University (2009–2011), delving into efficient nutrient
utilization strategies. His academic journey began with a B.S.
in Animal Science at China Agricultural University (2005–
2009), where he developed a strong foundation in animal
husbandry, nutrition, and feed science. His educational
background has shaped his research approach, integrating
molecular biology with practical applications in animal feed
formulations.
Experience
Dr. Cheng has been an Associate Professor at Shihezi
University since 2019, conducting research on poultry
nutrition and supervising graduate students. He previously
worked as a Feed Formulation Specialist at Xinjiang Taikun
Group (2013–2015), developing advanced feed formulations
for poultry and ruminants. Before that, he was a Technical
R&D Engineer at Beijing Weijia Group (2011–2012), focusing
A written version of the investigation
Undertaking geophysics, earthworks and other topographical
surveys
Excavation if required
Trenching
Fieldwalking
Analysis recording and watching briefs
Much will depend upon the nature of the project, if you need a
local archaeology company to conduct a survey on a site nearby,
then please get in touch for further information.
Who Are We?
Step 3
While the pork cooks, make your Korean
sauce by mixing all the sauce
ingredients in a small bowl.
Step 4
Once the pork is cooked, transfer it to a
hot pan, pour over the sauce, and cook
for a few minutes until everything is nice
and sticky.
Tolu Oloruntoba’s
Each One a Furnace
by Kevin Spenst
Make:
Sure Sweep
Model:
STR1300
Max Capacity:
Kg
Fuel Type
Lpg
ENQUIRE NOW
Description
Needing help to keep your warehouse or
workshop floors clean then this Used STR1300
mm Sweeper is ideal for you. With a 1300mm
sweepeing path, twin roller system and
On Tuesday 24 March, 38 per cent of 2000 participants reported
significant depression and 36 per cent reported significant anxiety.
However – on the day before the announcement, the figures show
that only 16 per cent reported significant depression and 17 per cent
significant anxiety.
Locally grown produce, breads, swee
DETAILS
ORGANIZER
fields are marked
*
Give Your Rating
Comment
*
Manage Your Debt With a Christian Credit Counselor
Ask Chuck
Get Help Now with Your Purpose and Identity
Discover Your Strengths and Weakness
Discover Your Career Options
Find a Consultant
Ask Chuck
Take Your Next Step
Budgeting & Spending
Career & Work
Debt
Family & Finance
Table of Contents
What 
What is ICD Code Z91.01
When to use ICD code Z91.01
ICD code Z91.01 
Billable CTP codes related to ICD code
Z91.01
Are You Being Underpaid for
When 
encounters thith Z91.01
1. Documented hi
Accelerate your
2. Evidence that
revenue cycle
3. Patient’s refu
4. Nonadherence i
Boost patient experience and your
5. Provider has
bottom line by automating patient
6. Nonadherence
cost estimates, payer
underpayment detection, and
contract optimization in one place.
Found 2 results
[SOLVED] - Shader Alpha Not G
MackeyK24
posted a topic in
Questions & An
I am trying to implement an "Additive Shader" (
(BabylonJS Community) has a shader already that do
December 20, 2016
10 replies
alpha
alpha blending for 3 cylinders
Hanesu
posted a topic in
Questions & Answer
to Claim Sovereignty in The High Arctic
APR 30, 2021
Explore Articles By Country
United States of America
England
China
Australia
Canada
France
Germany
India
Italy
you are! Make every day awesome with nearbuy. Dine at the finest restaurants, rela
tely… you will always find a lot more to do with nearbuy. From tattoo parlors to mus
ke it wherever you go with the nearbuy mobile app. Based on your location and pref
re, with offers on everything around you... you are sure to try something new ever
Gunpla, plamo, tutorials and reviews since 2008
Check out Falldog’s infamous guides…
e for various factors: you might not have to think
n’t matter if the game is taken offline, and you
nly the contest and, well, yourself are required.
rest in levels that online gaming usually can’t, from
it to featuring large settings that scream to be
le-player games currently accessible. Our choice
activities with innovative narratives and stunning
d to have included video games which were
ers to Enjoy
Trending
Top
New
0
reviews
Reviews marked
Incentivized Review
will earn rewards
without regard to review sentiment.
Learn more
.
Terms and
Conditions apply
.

_WORK ORDER_
Retype every record above exactly as it appears.

_RESPONSE TO THIS TASK_
University (2009–2011), delving into efficient nutrient
utilization strategies. His academic journey began with a B.S.
in Animal Science at China Agricultural University (2005–
2009), where he developed a strong foundation in animal
husbandry, nutrition, and feed science. His educational
background has shaped his research approach, integrating
molecular biology with practical applications in animal feed
formulations.
Experience
Dr. Cheng has been an Associate Professor at Shihezi
University since 2019, conducting research on poultry
nutrition and supervising graduate students. He previously
worked as a Feed Formulation Specialist at Xinjiang Taikun
Group (2013–2015), developing advanced feed formulations
for poultry and ruminants. Before that, he was a Technical
R&D Engineer at Beijing Weijia Group (2011–2012), focusing
A written version of the investigation
Undertaking geophysics, earthworks and other topographical
surveys
Excavation if required
Trenching
Fieldwalking
Analysis recording and watching briefs
Much will depend upon the nature of the project, if you need a
local archaeology company to conduct a survey on a site nearby,
then please get in touch for further information.
Who Are We?
Step 3
While the pork cooks, make your Korean
sauce by mixing all the sauce
ingredients in a small bowl.
Step 4
Once the pork is cooked, transfer it to a
hot pan, pour over the sauce, and cook
for a few minutes until everything is nice
and sticky.
Tolu Oloruntoba’s
Each One a Furnace
by Kevin Spenst
Make:
Sure Sweep
Model:
STR1300
Max Capacity:
Kg
Fuel Type
Lpg
ENQUIRE NOW
Description
Needing help to keep your warehouse or
workshop floors clean then this Used STR1300
mm Sweeper is ideal for you. With a 1300mm
sweepeing path, twin roller system and
On Tuesday 24 March, 38 per cent of 2000 participants reported
significant depression and 36 per cent reported significant anxiety.
However – on the day before the announcement, the figures show
that only 16 per cent reported significant depression and 17 per cent
significant anxiety.
Locally grown produce, breads, swee
DETAILS
ORGANIZER
fields are marked
*
Give Your Rating
Comment
*
Manage Your Debt With a Christian Credit Counselor
Ask Chuck
Get Help Now with Your Purpose and Identity
Discover Your Strengths and Weakness
Discover Your Career Options
Find a Consultant
Ask Chuck
Take Your Next Step
Budgeting & Spending
Career & Work
Debt
Family & Finance
Table of Contents
What 
What is ICD Code Z91.01
When to use ICD code Z91.01
ICD code Z91.01 
Billable CTP codes related to ICD code
Z91.01
Are You Being Underpaid for
When 
encounters thith Z91.01
1. Documented hi
Accelerate your
2. Evidence that
revenue cycle
3. Patient’s refu
4. Nonadherence i
Boost patient experience and your
5. Provider has
bottom line by automating patient
6. Nonadherence
cost estimates, payer
underpayment detection, and
contract optimization in one place.
Found 2 results
[SOLVED] - Shader Alpha Not G
MackeyK24
posted a topic in
Questions & An
I am trying to implement an "Additive Shader" (
(BabylonJS Community) has a shader already that do
December 20, 2016
10 replies
alpha
alpha blending for 3 cylinders
Hanesu
posted a topic in
Questions & Answer
to Claim Sovereignty in The High Arctic
APR 30, 2021
Explore Articles By Country
United States of America
England
China
Australia
Canada
France
Germany
India
Italy
you are! Make every day awesome with nearbuy. Dine at the finest restaurants, rela
tely… you will always find a lot more to do with nearbuy. From tattoo parlors to mus
ke it wherever you go with the nearbuy mobile app. Based on your location and pref
re, with offers on everything around you... you are sure to try something new ever
Gunpla, plamo, tutorials and reviews since 2008
Check out Falldog’s infamous guides…
e for various factors: you might not have to think
n’t matter if the game is taken offline, and you
nly the contest and, well, yourself are required.
rest in levels that online gaming usually can’t, from
it to featuring large settings that scream to be
le-player games currently accessible. Our choice
activities with innovative narratives and stunning
d to have included video games which were
ers to Enjoy
Trending
Top
New
0
reviews
Reviews marked
Incentivized Review
will earn rewards
without regard to review sentiment.
Learn more
.
Terms and
Conditions apply
.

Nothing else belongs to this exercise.